Task requirements => Return all of the entries exactly as written.

(Stored data entries)
----
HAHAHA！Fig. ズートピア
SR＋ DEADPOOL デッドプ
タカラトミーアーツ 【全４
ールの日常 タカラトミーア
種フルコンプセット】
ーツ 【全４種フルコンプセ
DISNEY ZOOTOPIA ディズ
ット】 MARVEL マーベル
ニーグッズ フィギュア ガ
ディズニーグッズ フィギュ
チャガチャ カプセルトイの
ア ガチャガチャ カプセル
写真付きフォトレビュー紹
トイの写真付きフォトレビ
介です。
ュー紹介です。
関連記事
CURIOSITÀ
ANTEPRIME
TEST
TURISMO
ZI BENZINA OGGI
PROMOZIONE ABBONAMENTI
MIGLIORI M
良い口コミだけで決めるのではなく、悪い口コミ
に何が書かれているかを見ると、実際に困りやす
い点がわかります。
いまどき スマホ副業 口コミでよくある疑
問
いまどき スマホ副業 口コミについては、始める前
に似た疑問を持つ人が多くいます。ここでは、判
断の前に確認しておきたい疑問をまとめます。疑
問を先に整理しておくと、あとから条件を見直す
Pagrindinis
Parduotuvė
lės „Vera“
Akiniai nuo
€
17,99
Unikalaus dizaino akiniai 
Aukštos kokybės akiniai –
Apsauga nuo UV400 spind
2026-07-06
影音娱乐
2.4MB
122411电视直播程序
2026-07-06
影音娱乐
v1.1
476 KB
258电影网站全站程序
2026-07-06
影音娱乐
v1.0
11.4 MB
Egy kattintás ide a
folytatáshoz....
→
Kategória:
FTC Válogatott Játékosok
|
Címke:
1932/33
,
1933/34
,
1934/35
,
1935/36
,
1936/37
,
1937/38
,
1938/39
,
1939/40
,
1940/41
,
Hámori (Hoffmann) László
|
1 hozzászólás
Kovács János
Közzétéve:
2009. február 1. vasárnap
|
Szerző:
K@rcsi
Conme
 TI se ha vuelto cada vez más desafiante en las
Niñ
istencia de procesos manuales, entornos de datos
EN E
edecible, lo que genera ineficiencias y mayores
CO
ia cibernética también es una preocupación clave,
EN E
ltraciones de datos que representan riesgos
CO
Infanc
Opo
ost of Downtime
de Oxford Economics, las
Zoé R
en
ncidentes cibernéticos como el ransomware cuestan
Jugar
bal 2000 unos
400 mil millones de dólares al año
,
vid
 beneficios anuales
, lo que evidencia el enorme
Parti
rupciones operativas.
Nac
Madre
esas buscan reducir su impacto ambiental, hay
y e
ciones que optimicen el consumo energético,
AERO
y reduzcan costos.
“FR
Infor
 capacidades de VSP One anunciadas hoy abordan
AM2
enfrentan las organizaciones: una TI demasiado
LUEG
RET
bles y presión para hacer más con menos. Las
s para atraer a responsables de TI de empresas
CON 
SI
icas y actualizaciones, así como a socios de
----
Written response =>
HAHAHA！Fig. ズートピア
SR＋ DEADPOOL デッドプ
タカラトミーアーツ 【全４
ールの日常 タカラトミーア
種フルコンプセット】
ーツ 【全４種フルコンプセ
DISNEY ZOOTOPIA ディズ
ット】 MARVEL マーベル
ニーグッズ フィギュア ガ
ディズニーグッズ フィギュ
チャガチャ カプセルトイの
ア ガチャガチャ カプセル
写真付きフォトレビュー紹
トイの写真付きフォトレビ
介です。
ュー紹介です。
関連記事
CURIOSITÀ
ANTEPRIME
TEST
TURISMO
ZI BENZINA OGGI
PROMOZIONE ABBONAMENTI
MIGLIORI M
良い口コミだけで決めるのではなく、悪い口コミ
に何が書かれているかを見ると、実際に困りやす
い点がわかります。
いまどき スマホ副業 口コミでよくある疑
問
いまどき スマホ副業 口コミについては、始める前
に似た疑問を持つ人が多くいます。ここでは、判
断の前に確認しておきたい疑問をまとめます。疑
問を先に整理しておくと、あとから条件を見直す
Pagrindinis
Parduotuvė
lės „Vera“
Akiniai nuo
€
17,99
Unikalaus dizaino akiniai 
Aukštos kokybės akiniai –
Apsauga nuo UV400 spind
2026-07-06
影音娱乐
2.4MB
122411电视直播程序
2026-07-06
影音娱乐
v1.1
476 KB
258电影网站全站程序
2026-07-06
影音娱乐
v1.0
11.4 MB
Egy kattintás ide a
folytatáshoz....
→
Kategória:
FTC Válogatott Játékosok
|
Címke:
1932/33
,
1933/34
,
1934/35
,
1935/36
,
1936/37
,
1937/38
,
1938/39
,
1939/40
,
1940/41
,
Hámori (Hoffmann) László
|
1 hozzászólás
Kovács János
Közzétéve:
2009. február 1. vasárnap
|
Szerző:
K@rcsi
Conme
 TI se ha vuelto cada vez más desafiante en las
Niñ
istencia de procesos manuales, entornos de datos
EN E
edecible, lo que genera ineficiencias y mayores
CO
ia cibernética también es una preocupación clave,
EN E
ltraciones de datos que representan riesgos
CO
Infanc
Opo
ost of Downtime
de Oxford Economics, las
Zoé R
en
ncidentes cibernéticos como el ransomware cuestan
Jugar
bal 2000 unos
400 mil millones de dólares al año
,
vid
 beneficios anuales
, lo que evidencia el enorme
Parti
rupciones operativas.
Nac
Madre
esas buscan reducir su impacto ambiental, hay
y e
ciones que optimicen el consumo energético,
AERO
y reduzcan costos.
“FR
Infor
 capacidades de VSP One anunciadas hoy abordan
AM2
enfrentan las organizaciones: una TI demasiado
LUEG
RET
bles y presión para hacer más con menos. Las
s para atraer a responsables de TI de empresas
CON 
SI
icas y actualizaciones, así como a socios de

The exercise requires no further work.